Generate answers from your RAG system using either local models with vLLM or API-based models.

Local vLLM Models

  1. Generate answers:

    python gen_answer.py \
       --model_path $MODEL_PATH \
       --api local \
       --tensor_parallel_size $NUM_GPUS \
       --benchmark_name $BENCHMARK_NAME

    Script Parameters for gen_answer.py (Local vLLM):

    • --model_path ($MODEL_PATH): Path to the local Hugging Face model directory or a model identifier from Hugging Face Hub that is compatible with vLLM.
    • --api: Must be set to local to use vLLM.
    • --tensor_parallel_size ($NUM_GPUS): The number of GPUs to use for tensor parallelism with vLLM.
    • --benchmark_name ($BENCHMARK_NAME): The name of the benchmark dataset (e.g., jcrrag) that was processed by prepare_data.py. This usually corresponds to the sub-folder name in ./data/.

API-based Models

  1. Generate answers (OpenAI-compatible API):

    python gen_answer.py \
      --benchmark_name $BENCHMARK_NAME \
      --model_path $MODEL_NAME \
      --api api \
      --base-url $API_ENDPOINT \
      --api-key $API_KEY

    Script Parameters for gen_answer.py (API-based):

    • --benchmark_name ($BENCHMARK_NAME): The name of the benchmark dataset (e.g., jccrag) that was processed by prepare_data.py.
    • --model_path ($MODEL_NAME): The model identifier/name as recognized by the API (e.g., gpt-4o, claude-3-opus-20240229).
    • --api: Must be set to api to use an external API.
    • --base-url ($API_ENDPOINT): The base URL of the OpenAI-compatible API endpoint.
    • --api-key ($API_KEY): Your API key for authentication with the service.

Evaluation Judgement

Generate assessment scores for the generated answers using a powerful LLM as a judge (e.g., GPT-4o).

python gen_judgement.py \
   --model_list $YOUR_MODEL_NAME \
   --judge-models gpt-4o \
   --benchmark_name $BENCHMARK_NAME

Script Parameters for gen_judgement.py:

  • --model_list ($YOUR_MODEL_NAME): A comma-separated string of model names whose generated answers you want to evaluate. These names should correspond to the output files/folders created by gen_answer.py.
  • --judge-models: The model(s) to be used as the judge. Currently, gpt-4o is supported. You can specify one or more judge models, comma-separated.
  • --benchmark_name ($BENCHMARK_NAME): The name of the benchmark dataset (e.g., jcrrag) for which the judgements are to be generated.

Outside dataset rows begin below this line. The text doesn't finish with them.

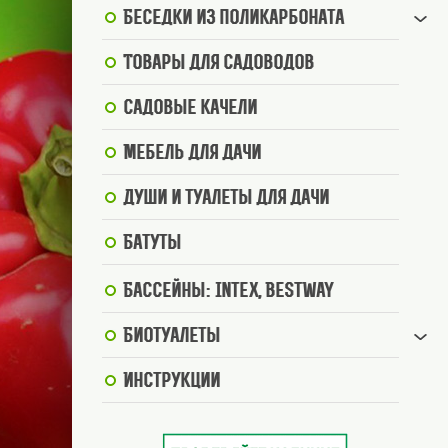
Беседки из поликарбоната
Товары для садоводов
Садовые качели
Мебель для дачи
Души и туалеты для дачи
Батуты
Бассейны: Intex, BestWay
Биотуалеты
Инструкции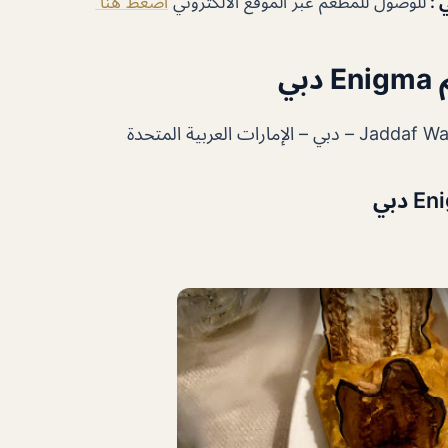
ي :
للوصول للمطعم عبر الموقع الالكتروني
اضغط هنا
بي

Demo Results (Leaderboard)

Below are illustrative results. The table shows scores for each model as judged by two different LLMs: gpt-4o and o3-mini. Scores represent the average across the four metrics (Faithfulness, Relevance, Completeness, Utilization) for each complexity level.

Model Judge: gpt-4o Judge: o3-mini
Level 1 Level 2 Level 3 Average Level 1 Level 2 Level 3 Average
LHTM-OPT3 7.95 7.65 7.63 7.74 7.77 7.18 7.04 7.33
DeepSeek-V3 7.96 7.65 7.52 7.71 7.80 7.05 6.88 7.24
Qwen2.5-72B-Instruct 7.92 7.56 7.53 7.67 7.79 6.94 6.86 7.20
Llama-3.3-70B-Instruct 7.87 7.55 7.22 7.55 7.79 7.12 6.68 7.19
gpt-4o 7.92 7.56 7.49 7.66 7.82 6.88 6.84 7.18
gemma-3-27b-it 7.87 7.41 7.03 7.44 7.71 6.58 6.92 7.07
tokyotech-llm/Llama-3.3-Swallow-70B-Instruct-v0.4 7.83 7.31 6.83 7.32 7.70 6.71 6.03 6.81
tokyotech-llm/Llama-3.1-Swallow-70B-Instruct-v0.3 7.78 7.24 6.70 7.24 7.61 6.58 5.87 6.68
LHTM-OPT-2.0 7.59 6.98 5.77 6.78 7.37 6.20 4.50 6.02

Note: The 'Average' columns show the average score across all three complexity levels for that model, as evaluated by the respective judge model.

⚠️ Important Note

Evaluation via vLLM is limited to models currently supported by vLLM. You can verify compatibility at vLLM Supported Models. For models not supported by vLLM, please load them directly from Hugging Face. Additionally, for newly released models such as Qwen3 (as of May 2025), ensure you update your vLLM library to the latest version to support these models.